## INSTRUCTIONS TO FOLLOW:
Starting at the first line of the records below, transcribe each line exactly, ending with the line that contains "Zuckerberg Says Sorry".

>>>

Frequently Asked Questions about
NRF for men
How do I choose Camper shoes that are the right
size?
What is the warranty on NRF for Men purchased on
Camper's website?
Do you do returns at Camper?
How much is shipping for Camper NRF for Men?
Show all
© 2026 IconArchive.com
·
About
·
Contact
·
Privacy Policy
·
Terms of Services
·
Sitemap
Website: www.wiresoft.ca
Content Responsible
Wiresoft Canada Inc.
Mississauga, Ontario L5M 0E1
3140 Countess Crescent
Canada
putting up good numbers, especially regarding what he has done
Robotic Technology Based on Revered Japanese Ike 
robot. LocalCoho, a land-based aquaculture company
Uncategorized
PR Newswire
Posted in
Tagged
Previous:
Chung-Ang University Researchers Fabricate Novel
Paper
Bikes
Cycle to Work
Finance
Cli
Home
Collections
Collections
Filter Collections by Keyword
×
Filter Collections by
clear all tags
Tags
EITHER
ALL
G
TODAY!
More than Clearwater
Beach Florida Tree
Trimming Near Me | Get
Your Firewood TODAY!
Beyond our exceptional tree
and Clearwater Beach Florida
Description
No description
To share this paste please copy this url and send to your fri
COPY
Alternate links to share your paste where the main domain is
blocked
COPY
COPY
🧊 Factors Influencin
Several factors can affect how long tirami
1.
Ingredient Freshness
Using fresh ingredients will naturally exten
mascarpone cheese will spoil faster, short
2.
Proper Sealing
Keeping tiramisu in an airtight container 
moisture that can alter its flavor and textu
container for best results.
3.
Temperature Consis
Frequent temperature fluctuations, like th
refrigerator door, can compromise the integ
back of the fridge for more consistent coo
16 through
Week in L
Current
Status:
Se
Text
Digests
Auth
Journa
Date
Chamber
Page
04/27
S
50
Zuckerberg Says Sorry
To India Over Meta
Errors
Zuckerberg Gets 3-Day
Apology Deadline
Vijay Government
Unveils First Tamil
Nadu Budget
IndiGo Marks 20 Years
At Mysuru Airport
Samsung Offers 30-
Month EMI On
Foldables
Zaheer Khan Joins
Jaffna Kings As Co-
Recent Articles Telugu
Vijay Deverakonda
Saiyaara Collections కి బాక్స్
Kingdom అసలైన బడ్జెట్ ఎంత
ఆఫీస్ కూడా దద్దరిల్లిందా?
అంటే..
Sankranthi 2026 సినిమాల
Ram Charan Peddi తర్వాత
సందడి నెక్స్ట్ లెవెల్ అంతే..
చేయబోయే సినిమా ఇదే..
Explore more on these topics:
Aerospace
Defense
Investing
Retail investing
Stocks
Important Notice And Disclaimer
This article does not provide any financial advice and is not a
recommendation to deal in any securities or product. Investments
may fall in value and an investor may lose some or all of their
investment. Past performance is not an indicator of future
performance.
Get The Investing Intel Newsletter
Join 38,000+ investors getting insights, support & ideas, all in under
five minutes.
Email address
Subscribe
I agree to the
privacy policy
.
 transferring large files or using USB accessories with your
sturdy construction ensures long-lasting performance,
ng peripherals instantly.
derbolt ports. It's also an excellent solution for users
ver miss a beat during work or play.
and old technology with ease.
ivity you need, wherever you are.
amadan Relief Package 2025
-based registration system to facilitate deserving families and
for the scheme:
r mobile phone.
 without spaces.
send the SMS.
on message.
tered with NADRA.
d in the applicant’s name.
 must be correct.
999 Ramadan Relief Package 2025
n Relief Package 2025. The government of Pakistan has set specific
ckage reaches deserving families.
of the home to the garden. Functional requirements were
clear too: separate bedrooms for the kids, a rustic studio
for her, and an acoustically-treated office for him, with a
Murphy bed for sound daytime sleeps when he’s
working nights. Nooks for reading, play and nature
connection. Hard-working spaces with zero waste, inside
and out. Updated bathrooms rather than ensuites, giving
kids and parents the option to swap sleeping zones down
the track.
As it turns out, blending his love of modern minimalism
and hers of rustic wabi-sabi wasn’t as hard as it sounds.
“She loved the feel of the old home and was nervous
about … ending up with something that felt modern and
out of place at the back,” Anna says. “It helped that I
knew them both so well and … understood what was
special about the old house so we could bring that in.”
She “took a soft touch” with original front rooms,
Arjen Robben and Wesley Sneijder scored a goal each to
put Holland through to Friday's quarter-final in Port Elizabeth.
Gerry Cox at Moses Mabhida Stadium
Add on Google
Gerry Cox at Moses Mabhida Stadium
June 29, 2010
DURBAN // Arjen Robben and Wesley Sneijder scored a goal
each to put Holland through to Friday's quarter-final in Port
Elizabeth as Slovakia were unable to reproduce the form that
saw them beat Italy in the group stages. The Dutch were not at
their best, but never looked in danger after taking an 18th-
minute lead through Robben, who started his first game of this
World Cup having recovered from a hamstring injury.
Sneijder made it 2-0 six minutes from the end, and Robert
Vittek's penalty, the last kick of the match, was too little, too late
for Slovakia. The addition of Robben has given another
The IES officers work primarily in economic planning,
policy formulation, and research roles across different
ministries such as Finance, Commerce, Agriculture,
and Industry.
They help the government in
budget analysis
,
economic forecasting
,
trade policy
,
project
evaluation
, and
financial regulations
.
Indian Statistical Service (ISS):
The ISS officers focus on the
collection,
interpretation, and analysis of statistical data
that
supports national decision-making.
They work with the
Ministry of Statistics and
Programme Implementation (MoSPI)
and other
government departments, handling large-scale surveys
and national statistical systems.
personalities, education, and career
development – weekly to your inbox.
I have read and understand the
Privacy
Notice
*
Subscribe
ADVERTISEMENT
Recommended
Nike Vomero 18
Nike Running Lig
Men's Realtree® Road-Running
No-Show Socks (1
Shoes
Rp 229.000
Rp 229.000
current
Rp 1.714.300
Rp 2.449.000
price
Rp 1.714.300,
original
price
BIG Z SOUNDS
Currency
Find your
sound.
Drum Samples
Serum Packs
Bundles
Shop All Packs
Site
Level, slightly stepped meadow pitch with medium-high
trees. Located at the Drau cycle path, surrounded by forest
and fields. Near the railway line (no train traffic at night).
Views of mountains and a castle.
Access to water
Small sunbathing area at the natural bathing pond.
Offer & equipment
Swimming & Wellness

<<<

## RESULT OF THE TASK:
Frequently Asked Questions about
NRF for men
How do I choose Camper shoes that are the right
size?
What is the warranty on NRF for Men purchased on
Camper's website?
Do you do returns at Camper?
How much is shipping for Camper NRF for Men?
Show all
© 2026 IconArchive.com
·
About
·
Contact
·
Privacy Policy
·
Terms of Services
·
Sitemap
Website: www.wiresoft.ca
Content Responsible
Wiresoft Canada Inc.
Mississauga, Ontario L5M 0E1
3140 Countess Crescent
Canada
putting up good numbers, especially regarding what he has done
Robotic Technology Based on Revered Japanese Ike 
robot. LocalCoho, a land-based aquaculture company
Uncategorized
PR Newswire
Posted in
Tagged
Previous:
Chung-Ang University Researchers Fabricate Novel
Paper
Bikes
Cycle to Work
Finance
Cli
Home
Collections
Collections
Filter Collections by Keyword
×
Filter Collections by
clear all tags
Tags
EITHER
ALL
G
TODAY!
More than Clearwater
Beach Florida Tree
Trimming Near Me | Get
Your Firewood TODAY!
Beyond our exceptional tree
and Clearwater Beach Florida
Description
No description
To share this paste please copy this url and send to your fri
COPY
Alternate links to share your paste where the main domain is
blocked
COPY
COPY
🧊 Factors Influencin
Several factors can affect how long tirami
1.
Ingredient Freshness
Using fresh ingredients will naturally exten
mascarpone cheese will spoil faster, short
2.
Proper Sealing
Keeping tiramisu in an airtight container 
moisture that can alter its flavor and textu
container for best results.
3.
Temperature Consis
Frequent temperature fluctuations, like th
refrigerator door, can compromise the integ
back of the fridge for more consistent coo
16 through
Week in L
Current
Status:
Se
Text
Digests
Auth
Journa
Date
Chamber
Page
04/27
S
50
Zuckerberg Says Sorry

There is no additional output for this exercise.